Читайте также: |
|
Как считал сам Державин, его собственная настоящая поэтическая деятельность началась с 1779 г., когда он окончательно отказался от попыток подражания своим поэтическим кумирам. В 1805 г., создавая автобиографическую записку и называя себя в ней в третьем лице, Державин так определил смысл происшедшего в его позиции перелома: «Он в выражении и стиле старался подражать г. Ломоносову, но, хотев парить, не мог выдержать постоянно, красивым набором слов, свойственного единственно российскому Пиндару велелепия и пышности. А для того с 1779 года избрал он совсем другой путь» [2].
Некоторое представление о направлении, избранном Державиным в поэзии, могут дать три поэтические миниатюры 1779 г., символически связанные с его дальнейшим творчеством тем, что в живой поэтической ткани текстов выражают основу эстетической позиции Державина, определяя ее главные параметры: К портрету Михаила Васильевича Ломоносова
Се Пиндар, Цицерон, Вергилий — слава россов,
Неподражаемый, бессмертный Ломоносов.
В восторгах он своих где лишь черкнул пером,
От пламенных картин поныне слышен гром.
Князю Кантемиру, сочинителю сатир
Старинный слог его достоинств не умалит.
Порок, не подходи! — Сей взор тебя ужалит.
На гроб вельможе и герою
В сем мавзолее погребен
Пример сияния людского,
Пример ничтожества мирского —
Герой и тлен. [3]
Посвящения Ломоносову и Кантемиру воскрешают в эстетическом сознании Державина жанрово-стилевые традиции оды и сатиры.
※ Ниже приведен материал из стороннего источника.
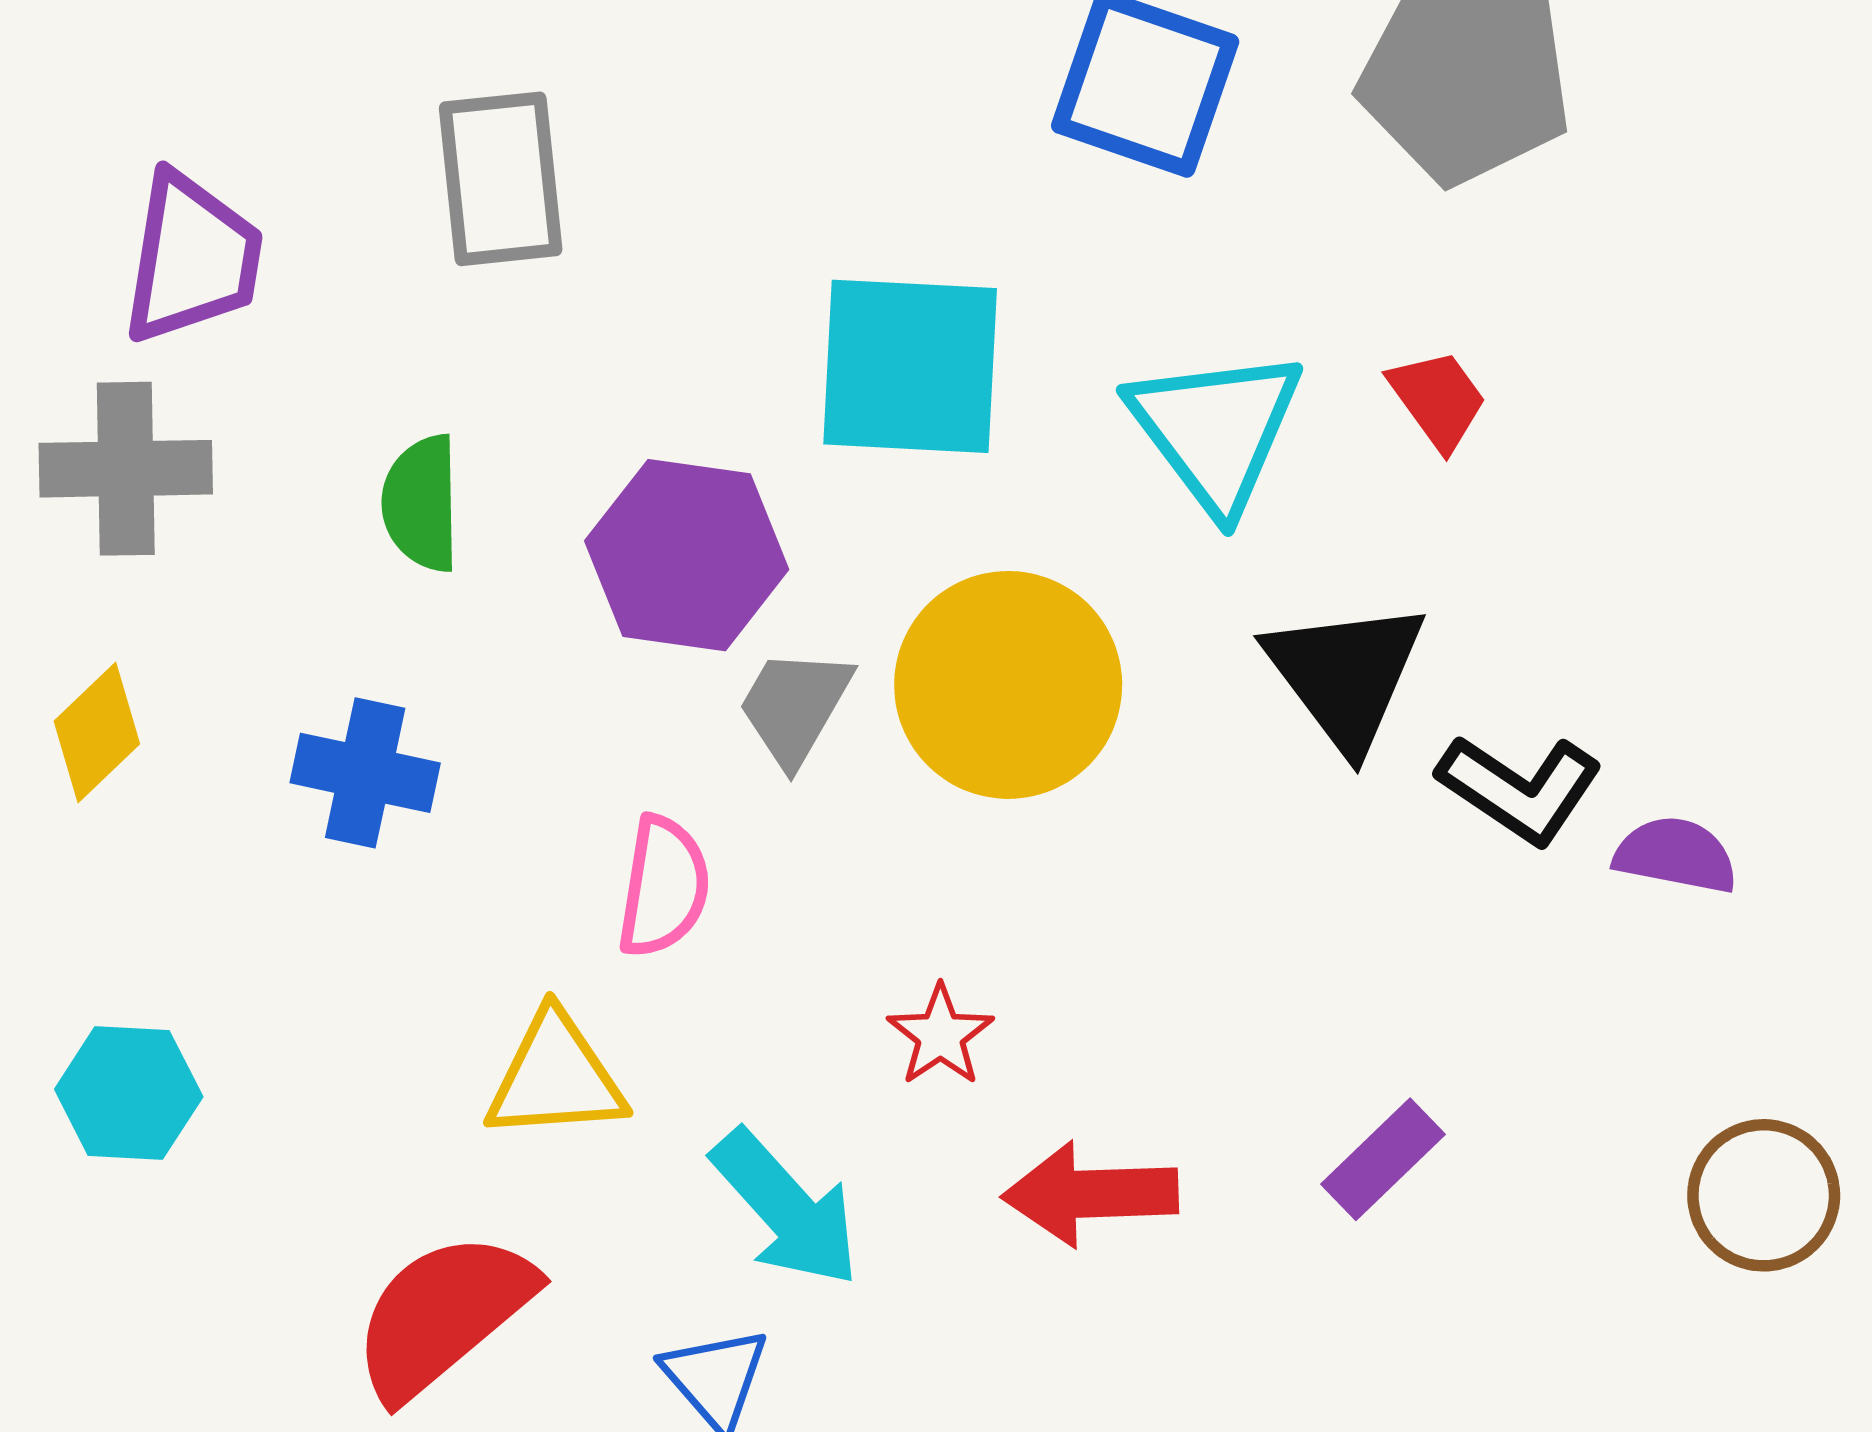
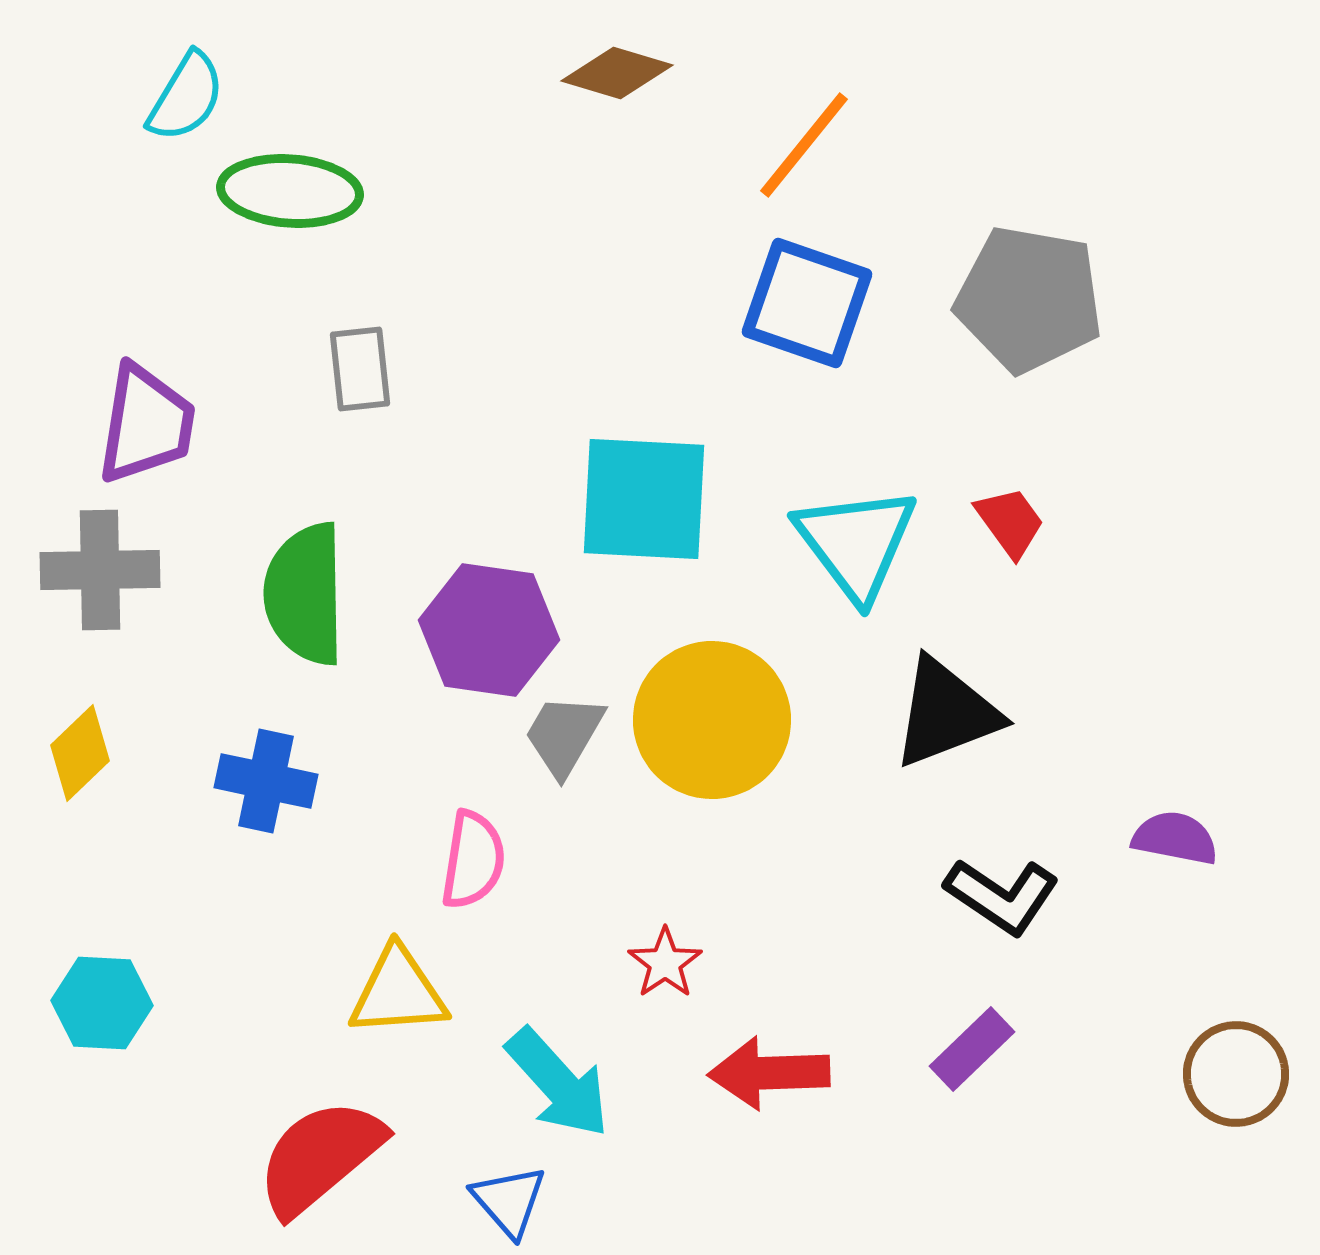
gray rectangle: (501, 179) -> (360, 369), size x0.7
green semicircle: (421, 503) -> (305, 594), size x1.5
black triangle: (1346, 675) -> (946, 713), turned 46
black L-shape: (1520, 789) -> (1002, 896), moved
Эпитафия, развивающая традиционную тему скоротечности земной жизни и славы, выстроена на контрастном столкновении понятий «сияние — ничтожество», «герой — тлен». Именно контрастным соотношением элементов взаимопроникающих одических и сатирических мирообразов, контрастом жанра и стиля, контрастом понятийным отличается лирика Державина в тот момент, когда его поэтический голос набирает силу и происходит становление индивидуальной поэтической манеры в русле общей тенденции русской литературы 1760-1780-х гг. к синтезу ранее изолированных жанров и взаимопроникновению противоположных по иерархии жанрово-стилевых структур.
Первый пример такого сложного жанрового образования в лирике Державина — «Стихи на рождение в Севере порфирородного отрока» (1779), посвященные рождению будущего императора Александра I, старшего, внука Екатерины II. Тематически стихотворение, бесспорно, является торжественной одой. Но Державин называет свое стихотворение иначе — «Стихи», придавая ему тем самым характер камерной, домашней лирики. То, что впоследствии станут называть «стихами на случай», относится всецело к области интимной частной жизни человека. Таким образом, соединяя одический предмет с жанровой формой «стихов на случай», Державин упраздняет дистанцию между исторически и социально значимым фактом жизни государства и частной человеческой жизнью.
Это исчезновение дистанции определило поэтику «Стихов». Для своего произведения Державин подчеркнуто выбирает признанный метр анакреонтической оды — короткий четырехстопный хорей и начинает стихотворение подчеркнуто бурлескной картинкой русской зимы, созданной по традициям смешения высокой и низкой образности в бурлескном соединении античных аллегорических образов с достоверным пластически-бытовым описанием русской зимы. А чтобы адресат полемики стал очевиден, Державин начинает свои стихи слегка перефразированным стихом из знаменитейшей оды Ломоносова 1747 г.: «Где с мерзлыми Борей крылами...» [4]: С белыми Борей власами
И с седою бородой.
Потрясая небесами.
Облака сжимал рукой;
Сыпал иней пушисты.
И метели воздымал,
Налагая цепи льдисты.
Быстры воды оковал.
Вся природа содрогала
От лихого старика;
Землю в камень претворяла
Хладная его рука;
Убегали звери в норы.
Рыбы крылись в глубинах,
Петь не смели птичек хоры,
Пчелы притаились в дуплах;
Засыпали нимфы с скуки
Средь пещер и камышей,
Согревать сатиры руки
Собирались вкруг огней (26).
Эстетический результат такого соединения аналогичен тому, которого достиг Богданович в поэме «Душенька»: соединяя миф и фольклор, Богданович нейтрализовал бытописание как художественный прием. Державин немного изменил сочетание этих категорий, соединив быт с мифологическим мирообразом, но сумма осталась приблизительно той же: в плясовом ритме четырехстопного хорея и в образе беловолосого седобородого «лихого старика» Борея, больше похожего на сказочного Деда Мороза, зазвучали фольклорные ассоциации, а общий тон повествования приобрел интонацию, которую Богданович назвал «забавным стихом», а Державин позже, в подражании оде Горация «Exegi monumentum» назовет «забавным русским слогом».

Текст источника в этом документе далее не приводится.